◆ BRIEF
Where an entry contains an image, skip the image and print the rest exactly.

Dataset entries
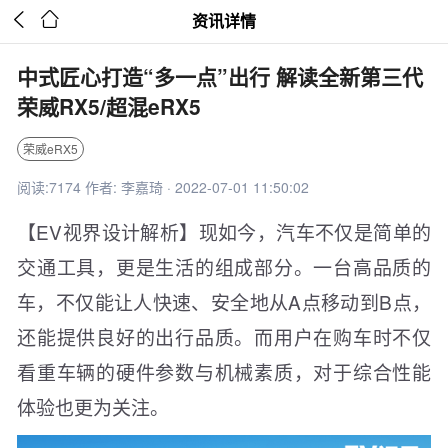


资讯详情
中式匠心打造“多一点”出行 解读全新第三代
荣威RX5/超混eRX5
荣威eRX5
阅读:7174 作者: 李嘉琦 · 2022-07-01 11:50:02
【EV视界设计解析】现如今，汽车不仅是简单的
交通工具，更是生活的组成部分。一台高品质的
车，不仅能让人快速、安全地从A点移动到B点，
还能提供良好的出行品质。而用户在购车时不仅
看重车辆的硬件参数与机械素质，对于综合性能
体验也更为关注。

◆ WORKED SOLUTION


资讯详情
中式匠心打造“多一点”出行 解读全新第三代
荣威RX5/超混eRX5
荣威eRX5
阅读:7174 作者: 李嘉琦 · 2022-07-01 11:50:02
【EV视界设计解析】现如今，汽车不仅是简单的
交通工具，更是生活的组成部分。一台高品质的
车，不仅能让人快速、安全地从A点移动到B点，
还能提供良好的出行品质。而用户在购车时不仅
看重车辆的硬件参数与机械素质，对于综合性能
体验也更为关注。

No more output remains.